Use the 80-20 Rule to do the Hard SEO Stuff Really Well

When building links and generating site content, take on the hard tasks that your competition probably won't want to deal with.

Many publishers have a tendency to look for the easy solutions to the challenges they face. For example, challenges such as building links or generating a lot of content for a Web site can seem costly and difficult. However, if everyone opts for easy solutions, you end up with a Web with little differentiation.

It’s hard to build links to sites that don’t differentiate themselves with content. Or, sites that build a link profile similar to that of their competition provide the search engines with little reason to rank them higher than that competition.

So how do you differentiate your site? The easiest way is to do the hard stuff really well. Here are two areas where we can use the 80-20 rule to make the hard tasks a bit easier.

Direct Request Link Building

Historically, publishers would backlink their competitor’s sites, find out who is linking to them, and then go contact those people to ask for a link. With the advent of social media sites, this became a less popular approach. A related approach is to build lists of potential target sites, figure out how to contact them, and reach out to them manually.

The downside with this type of approach is that it takes a lot of work. The (huge) upside is that your competitor probably isn’t doing it.
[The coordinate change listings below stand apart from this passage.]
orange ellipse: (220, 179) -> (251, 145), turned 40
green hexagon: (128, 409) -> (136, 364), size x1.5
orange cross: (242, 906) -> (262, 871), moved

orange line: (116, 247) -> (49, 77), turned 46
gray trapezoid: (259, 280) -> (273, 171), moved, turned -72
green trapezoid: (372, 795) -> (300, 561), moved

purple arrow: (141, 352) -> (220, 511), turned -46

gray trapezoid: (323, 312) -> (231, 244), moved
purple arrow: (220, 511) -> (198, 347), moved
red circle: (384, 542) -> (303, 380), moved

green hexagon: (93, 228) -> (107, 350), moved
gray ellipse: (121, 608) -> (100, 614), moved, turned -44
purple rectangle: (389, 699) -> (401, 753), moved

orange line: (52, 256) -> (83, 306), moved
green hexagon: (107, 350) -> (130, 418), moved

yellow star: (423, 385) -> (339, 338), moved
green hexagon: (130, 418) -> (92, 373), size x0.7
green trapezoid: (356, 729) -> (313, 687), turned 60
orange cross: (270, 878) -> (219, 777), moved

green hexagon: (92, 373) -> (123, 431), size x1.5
This is why you should do it.

Make sure you prioritize the link targets efficiently. A tool such as SEOmoz’s Linkscape can provide you with metrics to assess the value of the link.

With this data in hand, use the 80-20 rule and focus on the top 50 ranked links, or the top 100, or something similar. Use a junior resource to do the raw research work needed, then reach out to the various sites and let them know why access to your site could be beneficial to their visitors.
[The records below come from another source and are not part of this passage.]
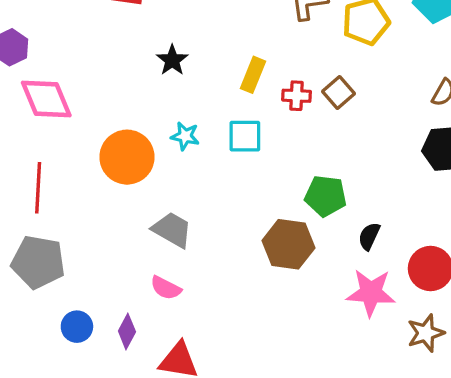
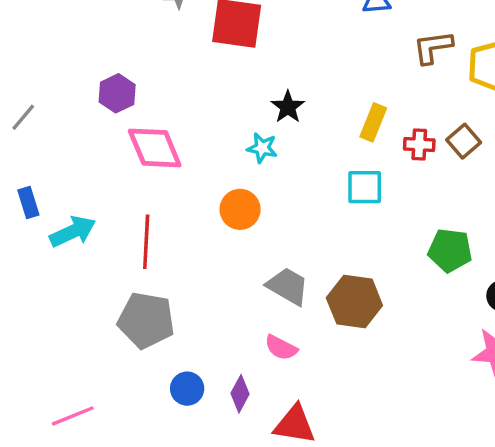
cyan star: (185, 136) -> (262, 148), moved
orange circle: (127, 157) -> (240, 209), size x0.7
brown hexagon: (288, 244) -> (354, 302), moved

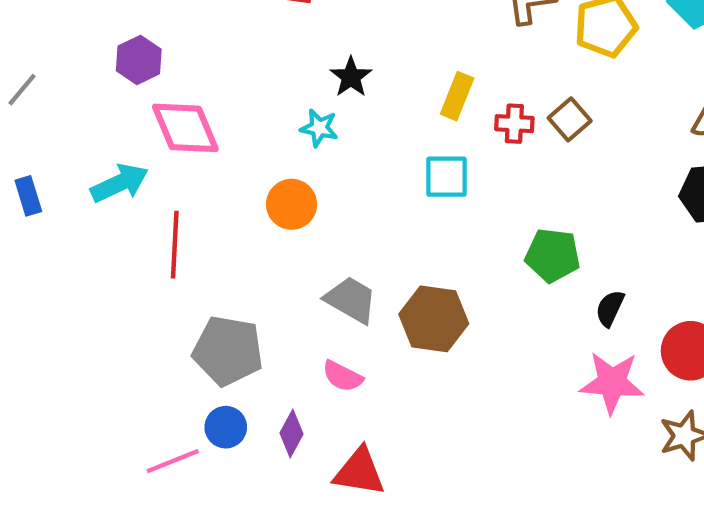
cyan arrow: (73, 232) -> (120, 183), moved
gray pentagon: (146, 320) -> (228, 351), moved
pink line: (73, 416) -> (173, 461), moved

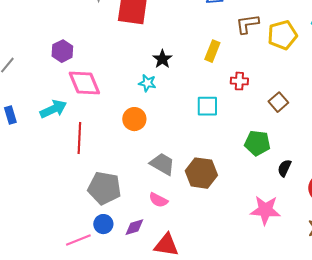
yellow rectangle: (457, 96) -> (212, 51), moved
brown square: (570, 119) -> (278, 102), moved
pink star: (612, 383) -> (265, 210), moved
purple diamond: (292, 434) -> (134, 227), turned 45

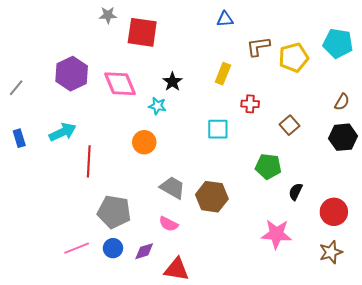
purple hexagon: (62, 51) -> (72, 74), size x1.5
pink diamond: (84, 83) -> (120, 84), moved
pink line: (78, 240) -> (77, 248), moved

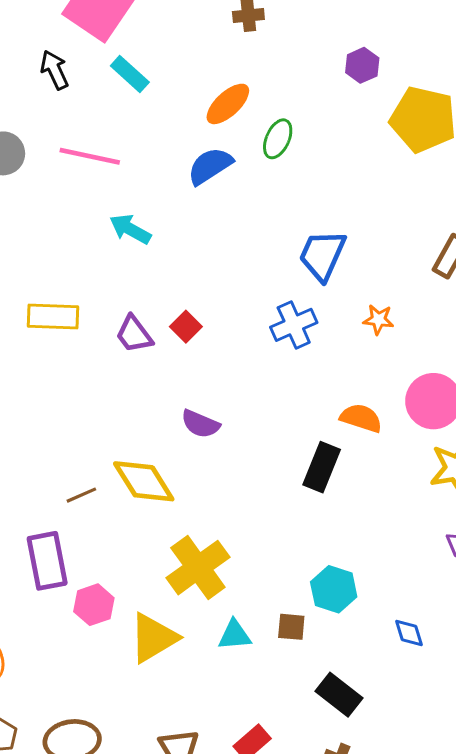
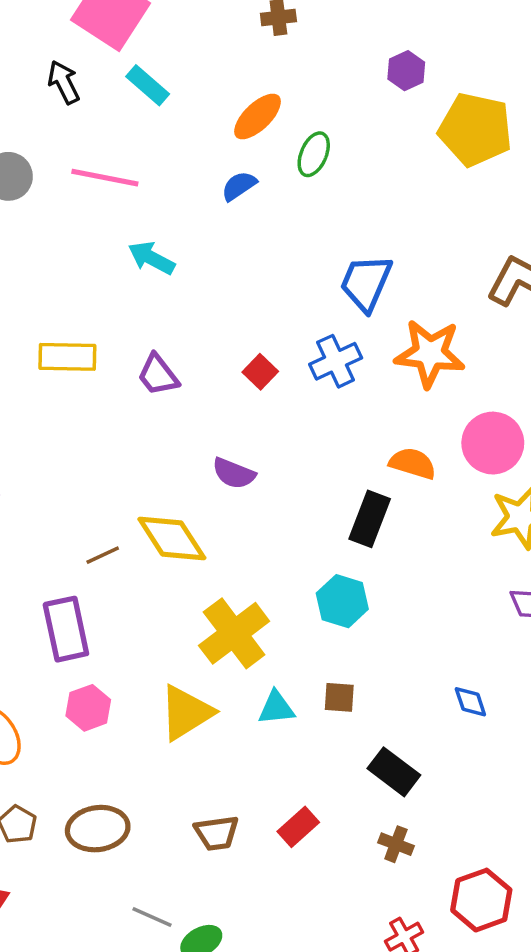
blue semicircle: (210, 166) -> (239, 186), size x0.7
orange star: (378, 320) -> (430, 353), size x2.0
red square: (186, 327) -> (260, 372), moved
cyan hexagon: (334, 589) -> (342, 601), moved
pink hexagon: (94, 605) -> (88, 708), moved

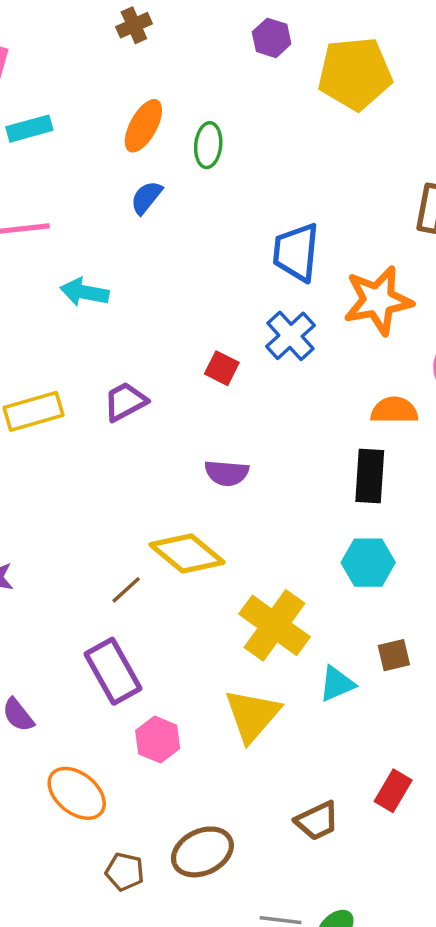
cyan rectangle: (148, 85) -> (29, 129), turned -39
purple trapezoid: (158, 375) -> (125, 402), turned 117

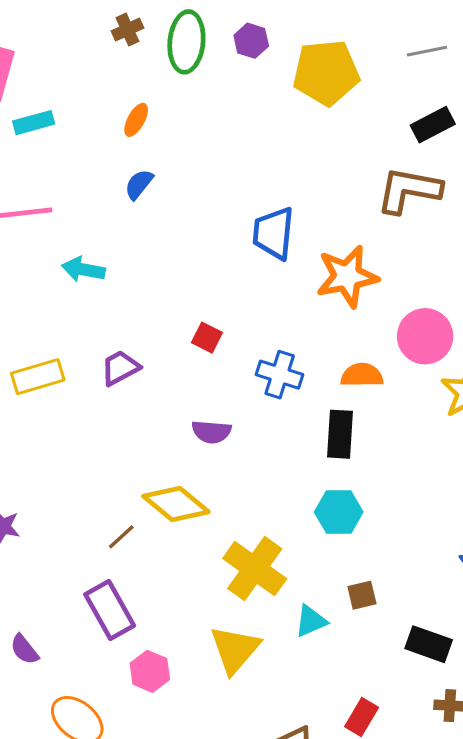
orange ellipse: (143, 126) -> (136, 120), size x0.7
green ellipse: (208, 145) -> (186, 42), moved, size x1.5
blue cross: (290, 336) -> (280, 375), moved, turned -30

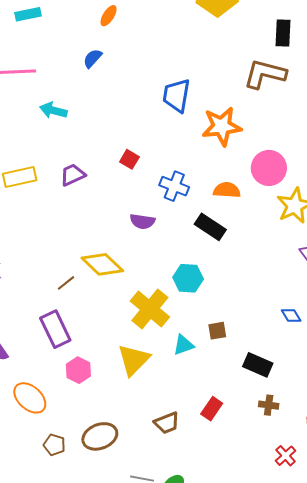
orange ellipse: (136, 120) -> (109, 16), moved
black rectangle: (433, 125) -> (283, 33), turned -64
purple semicircle: (211, 432) -> (142, 221), moved
black rectangle: (340, 434) -> (210, 227), turned -64
cyan hexagon: (339, 512) -> (188, 278), moved

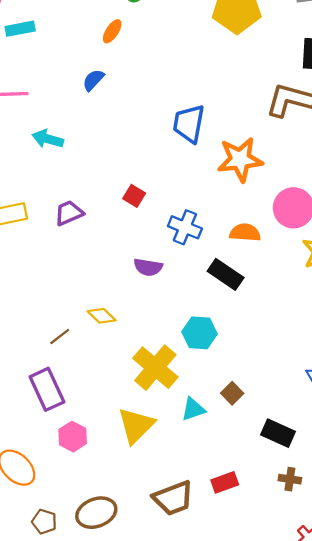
yellow diamond: (102, 264) -> (102, 316), size x0.6
brown square: (217, 331) -> (232, 393), turned -36
red rectangle: (212, 409) -> (225, 482), turned 35
brown trapezoid: (167, 423) -> (173, 498), size x1.4

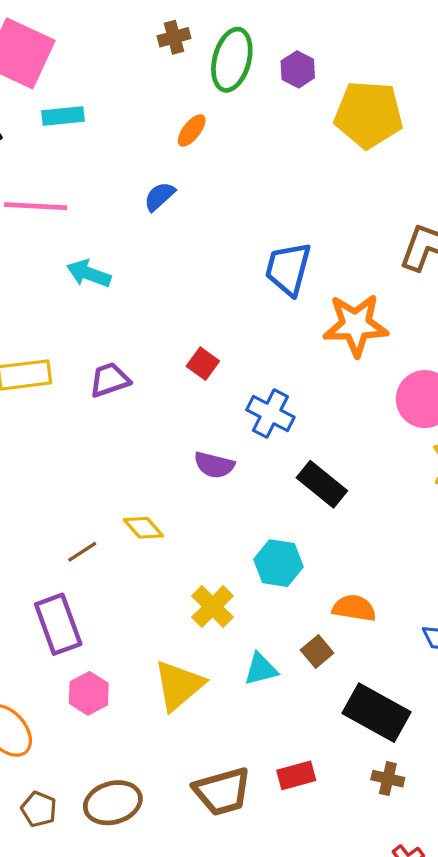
orange semicircle: (245, 233) -> (354, 608), moved
yellow cross: (155, 368) -> (213, 607), size x0.7
black rectangle: (278, 433) -> (377, 713), size x1.4

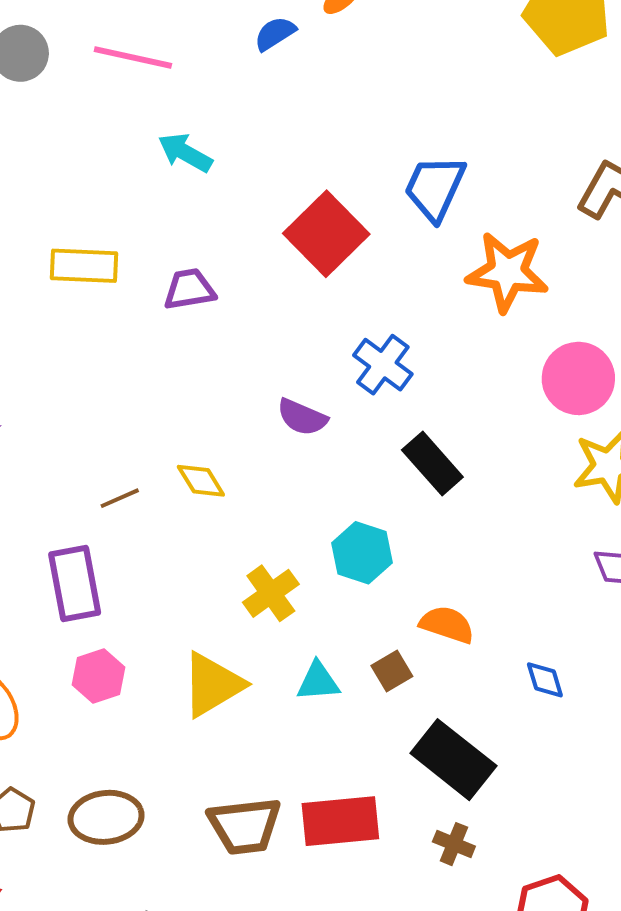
blue semicircle: (159, 196) -> (275, 34), moved
red square: (203, 364) -> (326, 234), moved, size x2.0
red rectangle: (296, 775) -> (340, 821), size x1.6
This basic methodology still works surprisingly well. Execute this approach well, and you may find yourself tapping into potential links that your competitor is ignoring.

High Volume Content Generation

Many sites, such as e-commerce sites, have thousands, or tens of thousands, of pages with little content on them. The page may have a picture of the product, some basic specs, and that’s about it for unique content. The problem with this is that pages with so little unique content on them are likely to be seen as poor quality pages, or duplicates of other poor quality pages.
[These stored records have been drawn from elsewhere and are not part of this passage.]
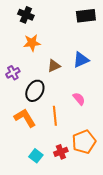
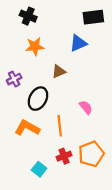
blue triangle: (81, 60) -> (78, 43), moved
orange L-shape: (25, 118) -> (27, 128), turned -30
red cross: (61, 152) -> (64, 156), moved

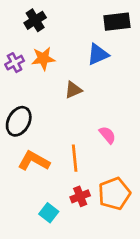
black cross: (28, 16) -> (35, 20), turned 35
purple cross: (14, 79) -> (15, 63), moved
black ellipse: (38, 99) -> (19, 121), moved

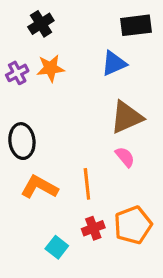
brown triangle: (73, 90) -> (127, 117), moved, size x1.6
black ellipse: (19, 121) -> (22, 141), turned -36

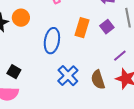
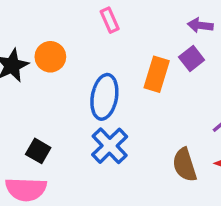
purple square: (107, 27) -> (192, 59), moved
blue cross: (68, 76) -> (110, 146), moved

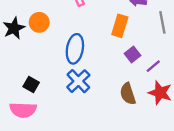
purple square: (192, 59) -> (132, 55), moved
orange rectangle: (157, 74) -> (120, 26), moved

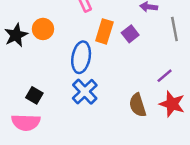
orange rectangle: (120, 26) -> (104, 31), moved
purple square: (132, 55) -> (130, 34), moved

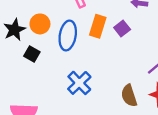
blue ellipse: (81, 57) -> (68, 36), moved
black square: (34, 95) -> (32, 54), moved

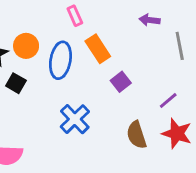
orange rectangle: (98, 26) -> (98, 49), turned -50
purple square: (122, 29) -> (121, 82), moved

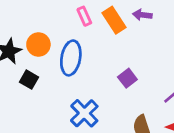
purple arrow: (150, 20) -> (142, 15), moved
orange rectangle: (98, 49) -> (114, 20), moved

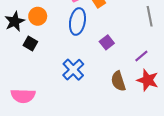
blue ellipse: (71, 58) -> (77, 21), moved

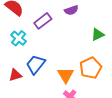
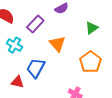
red triangle: (15, 75) -> (17, 82), turned 40
orange triangle: (66, 75) -> (57, 44), moved

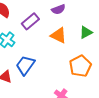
orange triangle: (57, 44) -> (59, 35), moved, turned -30

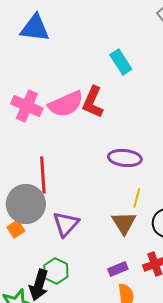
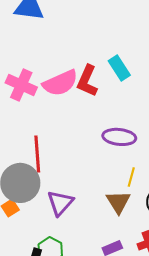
cyan rectangle: (121, 62) -> (119, 68), moved

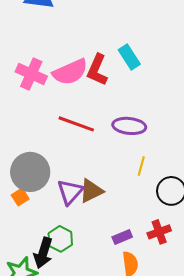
red line: (37, 154) -> (76, 124), moved, turned -66
brown triangle: (118, 202) -> (91, 191), moved, turned 36

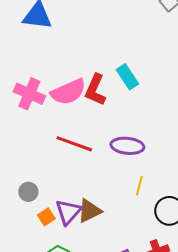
gray circle: (30, 172) -> (28, 192), size x0.5
orange square: (20, 197) -> (46, 217), moved

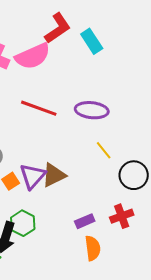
red L-shape: (95, 90) -> (58, 28), moved, turned -148
yellow line: (139, 186) -> (104, 150), turned -54

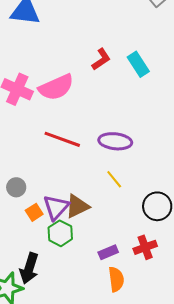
red L-shape: (58, 28) -> (101, 59), moved, size x0.7
cyan rectangle: (92, 41) -> (138, 64), moved
yellow line: (104, 150) -> (114, 179), moved
green hexagon: (23, 223) -> (60, 233), moved

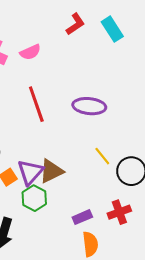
pink semicircle: (56, 87) -> (30, 52), size x0.6
red line: (62, 139) -> (36, 104), turned 51
yellow line: (114, 179) -> (102, 156), moved

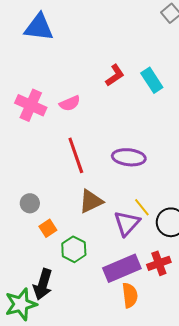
brown triangle: (51, 171) -> (91, 201), moved
purple triangle: (30, 172) -> (127, 223), moved
purple rectangle: (82, 217) -> (122, 268), size x1.8

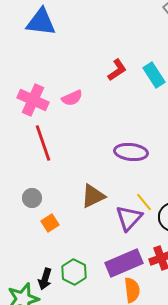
red line: (76, 155) -> (43, 143), moved
green hexagon: (74, 249) -> (74, 272), moved
black arrow: (43, 284) -> (45, 279), size x0.7

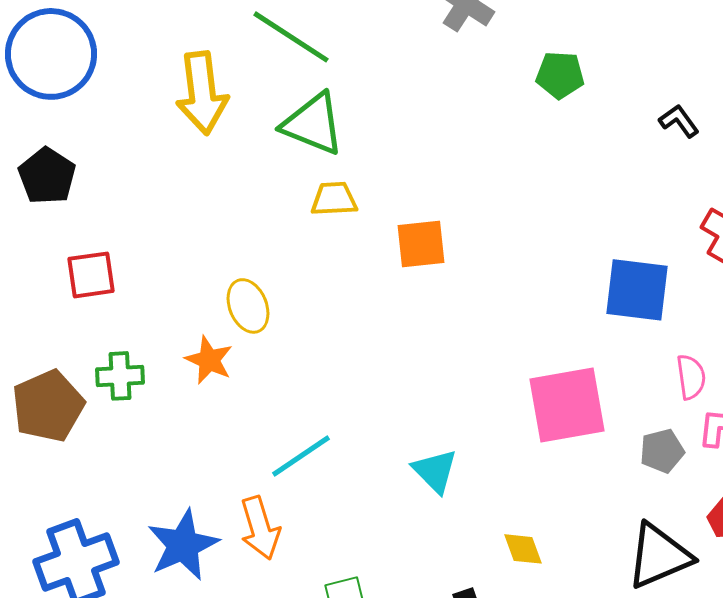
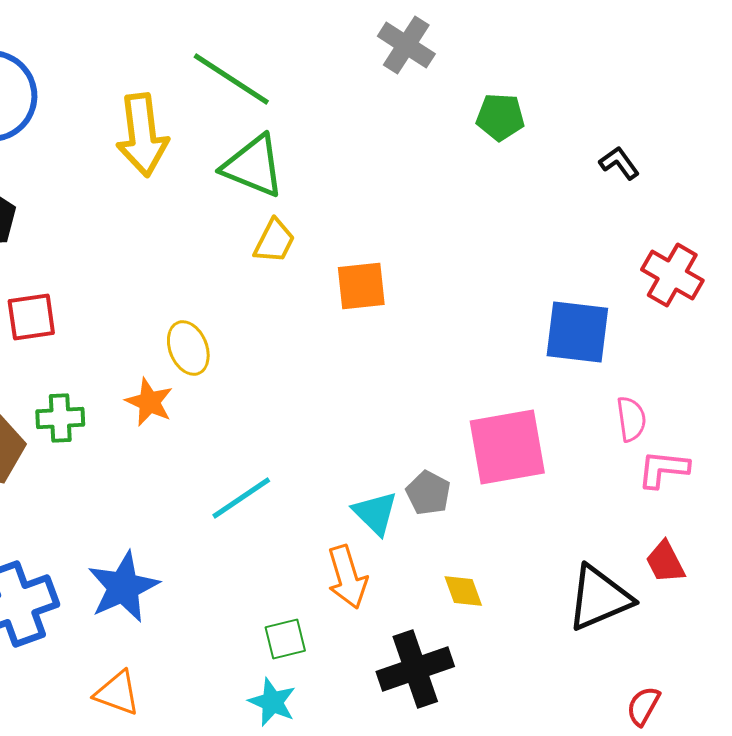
yellow trapezoid: (334, 199) -> (274, 241), turned 120
gray pentagon: (662, 451) -> (428, 493), moved, turned -30
orange arrow: (260, 528) -> (347, 577), moved

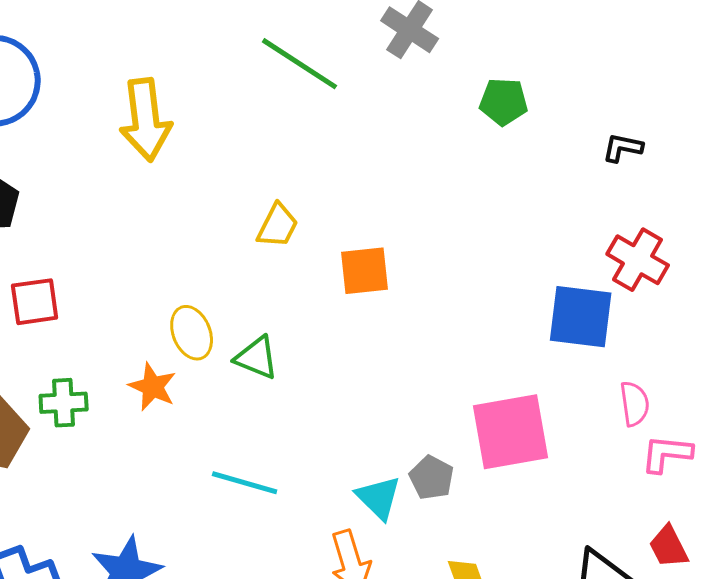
green line: (231, 79) -> (300, 64), moved
black L-shape: (619, 163) -> (623, 148), turned -42
green triangle: (253, 166) -> (257, 358), moved, size x0.7
red cross: (672, 275) -> (638, 260), moved
cyan line: (241, 498) -> (245, 483), turned 50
One solution you don’t want to implement, if you’re reselling the product or an affiliate marketer, is simply taking the description of the product provided by the manufacturer and put that on your site. That’s because this is what most of your competitors will likely be doing, and you will all be creating pages that are duplicates of one another.

Instead, build yourself a team of people to inexpensively generate content. We use a team of writers from overseas to write articles in volume at low cost, and then use U.S.-based editors to fix English errors in the resulting text. This makes it quite inexpensive to generate thousands of articles.

Of course, if your site has tens of thousands of pages or more, you can’t expect to get to all of them. However, use our 80-20 rule to focus on those pages that are most important.

If you use this method to generate, for example, 2,000 useful blurbs of text, chances are that this will be nearly 2,000 more than your competitor created. Once again, you will have differentiated yourself in a meaningful way.

This gives the search engine spiders something to chew on so they won’t see the pages as low quality, and also provides the site with a greater sense of authority and makes it more attractive for others to link to.

Summary

Using the 80-20 rule in this manner, and taking on the hard tasks that your competitor probably won’t want to deal with, can create powerful differentiation for your site. This differentiation should serve you well with all the audiences that matter: users, potential linkers, and search engine spiders.